In many web sites, passwords are usually stored in a database. I think this is well known to anybody who ever created any web page with user accounts.
Storing passwords in plain text is considered harmful. The only reason that I find is when someone gets the access to the database, or has the database backup, the passwords are just in plain text, so everyone can read them.
Quite a nice solution to this problem is hashing the passwords. The database stores no plain text passwords, but the result of some hash function.
hashed_value = HASH_FUNCTION(password);
The hash function is a one way function. This means that it’s very easy to calculate the hash value and it’s very hard to make the opposite calculation.

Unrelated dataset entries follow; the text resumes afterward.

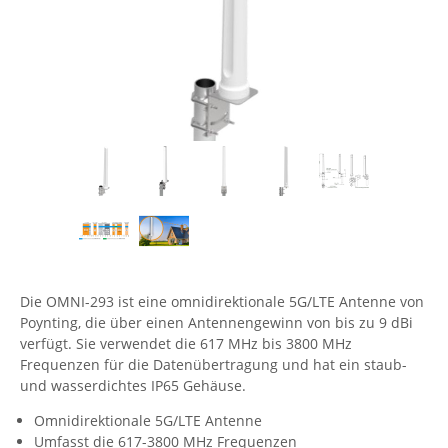
Comet System
Energiemessung
Energieverteilung
IP, WLAN & GSM Sensorik
IoT - Internet of Things
CompleTech
IPC, Industrielle Netzwerktechnik & WLAN
Contemporary Controls
Datenlogger
Remote I/O
Industrielle Netzwerktechnik / Kommunikation
Industrielle Computer
Sonstige
Digi
Eaton
Wi-Fi - WLAN - Wireless
Serverräume
RMA / Rücksendung / Support
Elsys
IT Netzwerktechnik / Kommunikation
Enginko - mcf88
Fokus Technologies
Gefen
Die OMNI-293 ist eine omnidirektionale 5G/LTE Antenne von
Gude
Poynting, die über einen Antennengewinn von bis zu 9 dBi
Guntermann & Drunck
verfügt. Sie verwendet die 617 MHz bis 3800 MHz
Frequenzen für die Datenübertragung und hat ein staub-
High Sec Labs
und wasserdichtes IP65 Gehäuse.
HW group
Omnidirektionale 5G/LTE Antenne
Icron
Umfasst die 617-3800 MHz Frequenzen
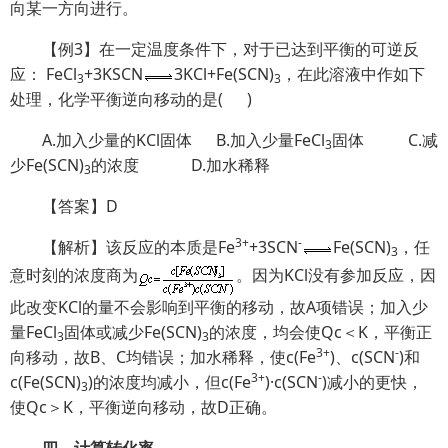
向某一方向进行。
【例3】在一定温度条件下，对于已达到平衡的可逆反
应： FeCl
+3KSCN
3KCl+Fe(SCN)
，在此溶液中作如下
3
3
处理，化学平衡逆向移动的是( )
A.加入少量的KCl固体 B.加入少量FeCl
固体 C.减
3
少Fe(SCN)
的浓度 D.加水稀释
3
【答案】D
3+
-
【解析】该反应的本质是Fe
+3SCN
Fe(SCN)
，任
3
意时刻的浓度商为
。因为KCl没有参加反应，因
此改变KCl的量不会影响到平衡的移动，故A项错误；加入少
量FeCl
固体或减少Fe(SCN)
的浓度，均会使Qc＜K，平衡正
3
3
3+
-
向移动，故B、C均错误；加水稀释，使c(Fe
)、c(SCN
)和
3+
-
c(Fe(SCN)
)的浓度均减小，但c(Fe
)·c(SCN
)减小的更快，
3
使Qc＞K，平衡逆向移动，故D正确。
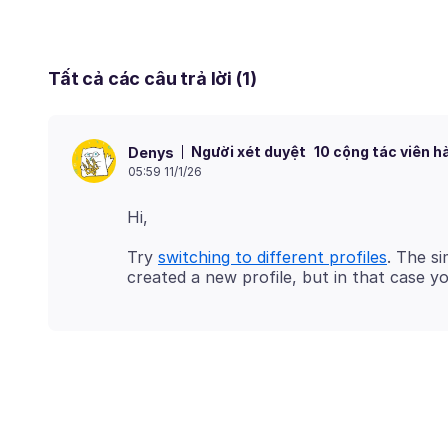
Tất cả các câu trả lời (1)
Người xét duyệt
10 cộng tác viên h
Denys
05:59 11/1/26
Try
switching to different profiles
. The s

In all kinds of tutorials and blog posts the mostly used hash function is, unfortunately still,
md5(). It returns 128 bit hash value. It means that there are only 2^128 possible values… what is quite a huge number:
340,282,366,920,938,463,463,374,607,431,768,211,456. The md5 algorithm contains some flaws and currently is not so secure. In fact it never was meant to be secure.

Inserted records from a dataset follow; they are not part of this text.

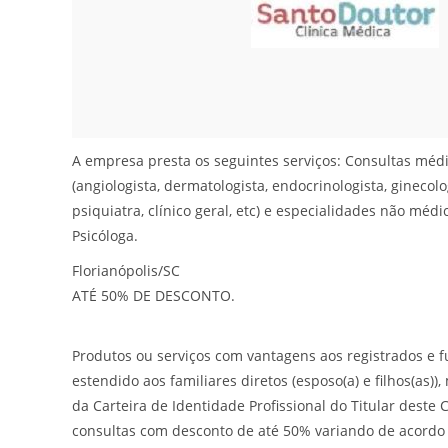
A empresa presta os seguintes serviços: Consultas médi
(angiologista, dermatologista, endocrinologista, ginecolog
psiquiatra, clínico geral, etc) e especialidades não médi
Psicóloga.
Florianópolis/SC
ATÉ 50% DE DESCONTO.
Produtos ou serviços com vantagens aos registrados e f
estendido aos familiares diretos (esposo(a) e filhos(as)
da Carteira de Identidade Profissional do Titular deste
consultas com desconto de até 50% variando de acordo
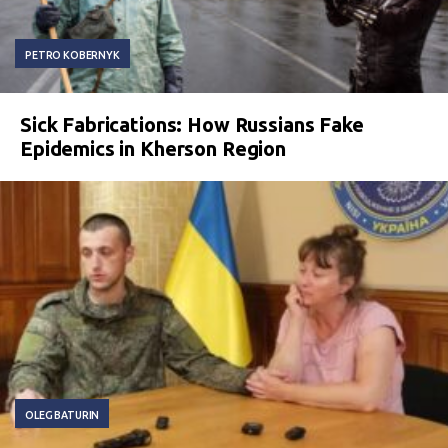
PETRO KOBERNYK
Sick Fabrications: How Russians Fake
Epidemics in Kherson Region
OLEG BATURIN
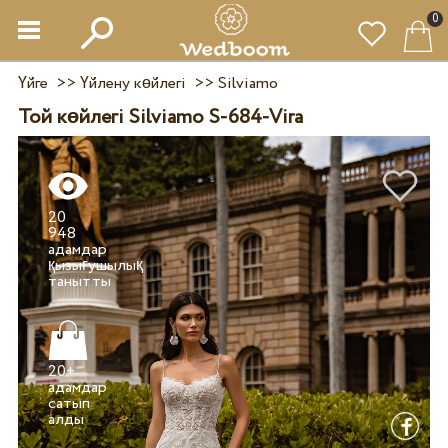
0
Үйге
>>
Үйлену көйлегі
>>
Silviamo
Той көйлегі Silviamo S-684-Vira
20
948
адамдар
қызығушылық
20+
адамдар
сатып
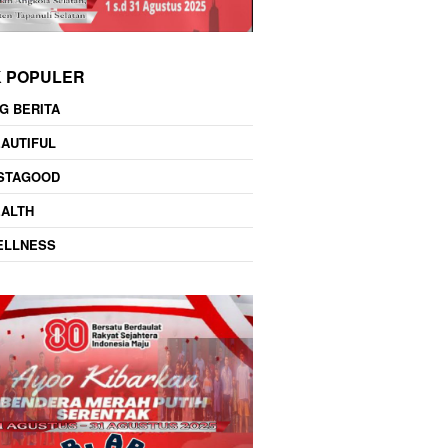
K POPULER
G BERITA
AUTIFUL
NSTAGOOD
EALTH
ELLNESS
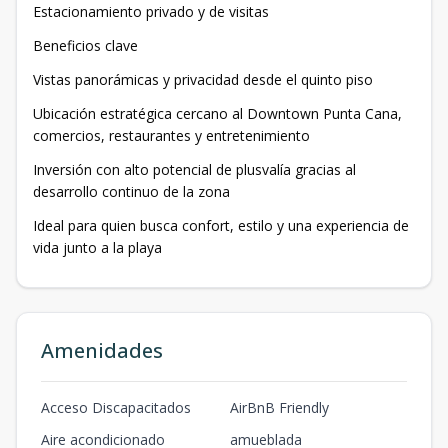
Estacionamiento privado y de visitas
Beneficios clave
Vistas panorámicas y privacidad desde el quinto piso
Ubicación estratégica cercano al Downtown Punta Cana,
comercios, restaurantes y entretenimiento
Inversión con alto potencial de plusvalía gracias al
desarrollo continuo de la zona
Ideal para quien busca confort, estilo y una experiencia de
vida junto a la playa
Amenidades
Acceso Discapacitados
AirBnB Friendly
Aire acondicionado
amueblada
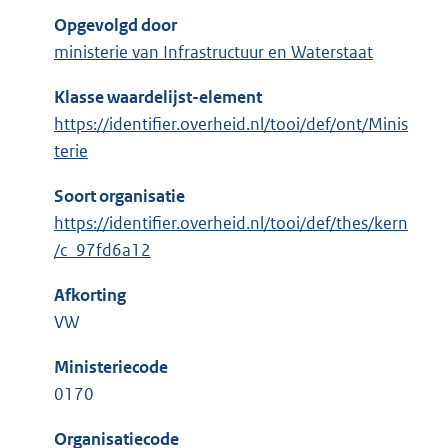
Opgevolgd door
ministerie van Infrastructuur en Waterstaat
Klasse waardelijst-element
https://identifier.overheid.nl/tooi/def/ont/Minis
terie
Soort organisatie
https://identifier.overheid.nl/tooi/def/thes/kern
/c_97fd6a12
Afkorting
VW
Ministeriecode
0170
Organisatiecode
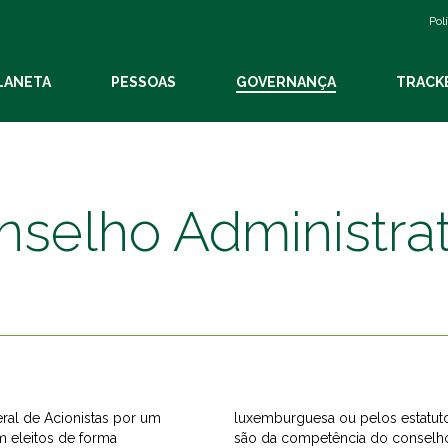
Pol
LANETA
PESSOAS
GOVERNANÇA
TRACK
nselho Administrat
al de Acionistas por um
luxemburguesa ou pelos estatuto
m eleitos de forma
são da competência do conselho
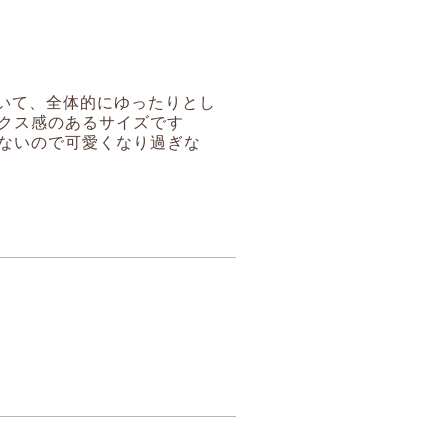
いて、全体的にゆったりとし
クス感のあるサイズです
ないので可愛くなり過ぎな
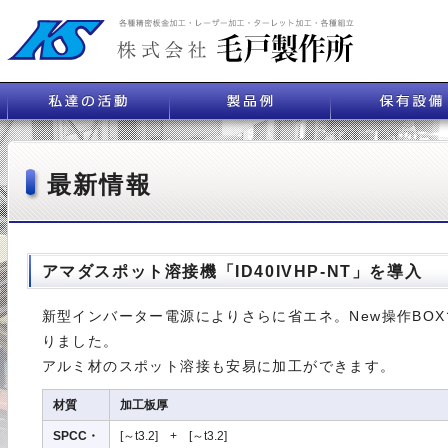
最新情報
アマダスポット溶接機「ID40IVHP-NT」を導入
新型インバーター電源によりさらに省エネ。New操作BO
りました。
アルミ材のスポット溶接も安易に加工ができます。
材質
加工板厚
SPCC・
[～t3.2] + [～t3.2]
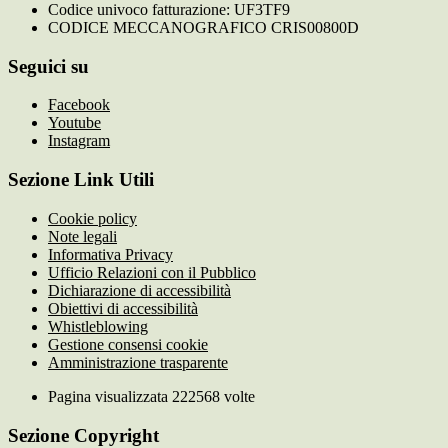
Codice univoco fatturazione: UF3TF9
CODICE MECCANOGRAFICO CRIS00800D
Seguici su
Facebook
Youtube
Instagram
Sezione Link Utili
Cookie policy
Note legali
Informativa Privacy
Ufficio Relazioni con il Pubblico
Dichiarazione di accessibilità
Obiettivi di accessibilità
Whistleblowing
Gestione consensi cookie
Amministrazione trasparente
Pagina visualizzata
222568
volte
Sezione Copyright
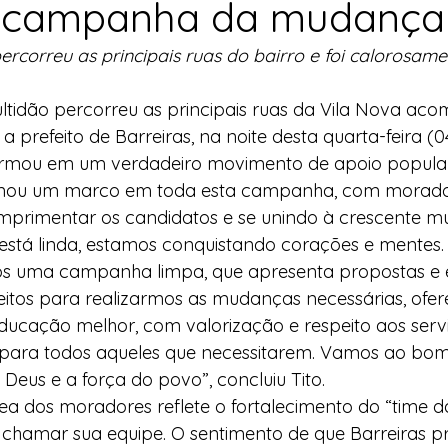
a campanha da mudança
l
Indicação
Água
Agricultura Familiar
correu as principais ruas do bairro e foi calorosame
tidão percorreu as principais ruas da Vila Nova a
ocial
Agricultura Familiar
Defesa Civil
 a prefeito de Barreiras, na noite desta quarta-feira (0
formou em um verdadeiro movimento de apoio popular
rnou um marco em toda esta campanha, com morador
ça Alimentar
Direitos Humanos
Esporte
mprimentar os candidatos e se unindo à crescente mu
stá linda, estamos conquistando corações e mentes.
mos uma campanha limpa, que apresenta propostas e 
emorativas
eitos para realizarmos as mudanças necessárias, of
ducação melhor, com valorização e respeito aos servi
 para todos aqueles que necessitarem. Vamos ao bo
eus e a força do povo”, concluiu Tito.
a dos moradores reflete o fortalecimento do “time 
chamar sua equipe. O sentimento de que Barreiras p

Hash functions can be “decrypted” using for instance the rainbow tables. This is not normal decryption, as we could not get the original plain text password. This kind of decryption allows to find a password that gives the same hash value that we have.
This can be some other text, not the one that user entered. However when using a hash function, only the hashes are compared. So having another text, which gives the same hash value, should be enough to log into the system.

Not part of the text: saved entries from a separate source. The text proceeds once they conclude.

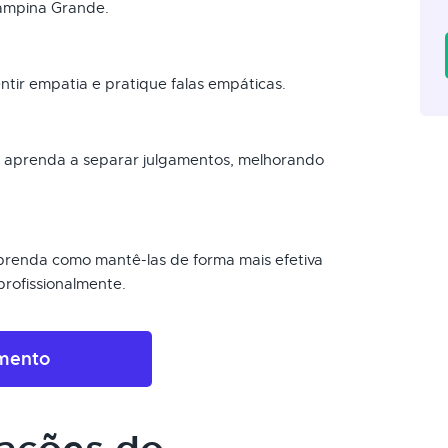
Campina Grande.
tir empatia e pratique falas empáticas.
e aprenda a separar julgamentos, melhorando
 aprenda como mantê-las de forma mais efetiva
rofissionalmente.
amento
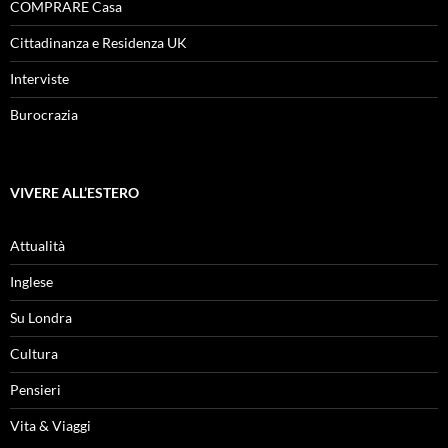
COMPRARE Casa
Cittadinanza e Residenza UK
Interviste
Burocrazia
VIVERE ALL’ESTERO
Attualità
Inglese
Su Londra
Cultura
Pensieri
Vita & Viaggi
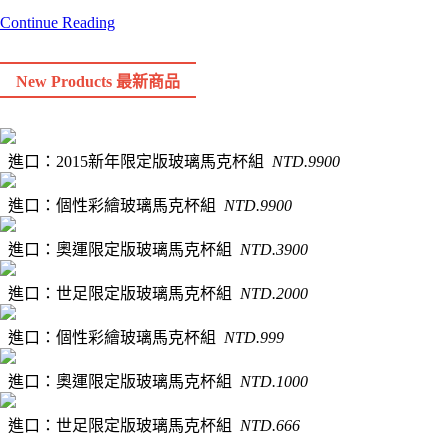
Continue Reading
New Products 最新商品
進口：
2015新年限定版玻璃馬克杯組
NTD.9900
進口：
個性彩繪玻璃馬克杯組
NTD.9900
進口：
奧運限定版玻璃馬克杯組
NTD.3900
進口：
世足限定版玻璃馬克杯組
NTD.2000
進口：
個性彩繪玻璃馬克杯組
NTD.999
進口：
奧運限定版玻璃馬克杯組
NTD.1000
進口：
世足限定版玻璃馬克杯組
NTD.666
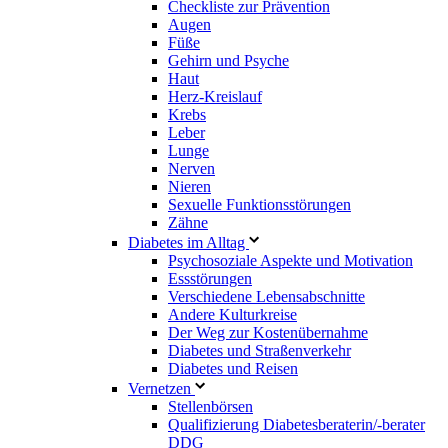
Checkliste zur Prävention
Augen
Füße
Gehirn und Psyche
Haut
Herz-Kreislauf
Krebs
Leber
Lunge
Nerven
Nieren
Sexuelle Funktionsstörungen
Zähne
Diabetes im Alltag
Psychosoziale Aspekte und Motivation
Essstörungen
Verschiedene Lebensabschnitte
Andere Kulturkreise
Der Weg zur Kostenübernahme
Diabetes und Straßenverkehr
Diabetes und Reisen
Vernetzen
Stellenbörsen
Qualifizierung Diabetesberaterin/­-berater
DDG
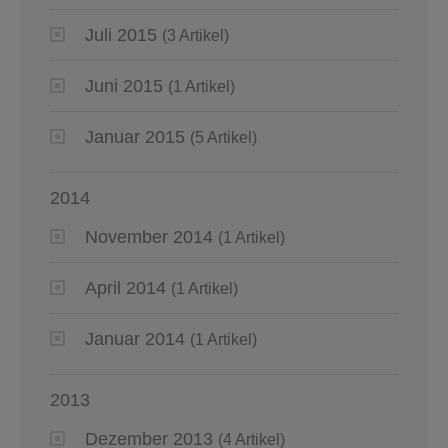
Juli 2015
(3 Artikel)
Juni 2015
(1 Artikel)
Januar 2015
(5 Artikel)
2014
November 2014
(1 Artikel)
April 2014
(1 Artikel)
Januar 2014
(1 Artikel)
2013
Dezember 2013
(4 Artikel)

This problem was partly solved using a
salt is a random text, which is added to the password, before calculating the hash value. So the function now looks like:
hashed_value = HASH_FUNCTION(password + salt);
There is no decryption of the password in the databases. Instead the password provided by the user is hashed using the same algorithm and the same salt. Then the hash value is compared to the values stored in the database. There are some collissions, so two different strings generate the same hash value, so there is a possibility that you can login to a system using other password than user provided.
I’d like to see hash functions and salts in all databases. Unfortunetaly it looks like the most common way of storing passwords is just plain text. Last time I forgot a password to some two huge ecommerce websites, I asked to remind me the password, and I got it in plain text. I an unecrypted email.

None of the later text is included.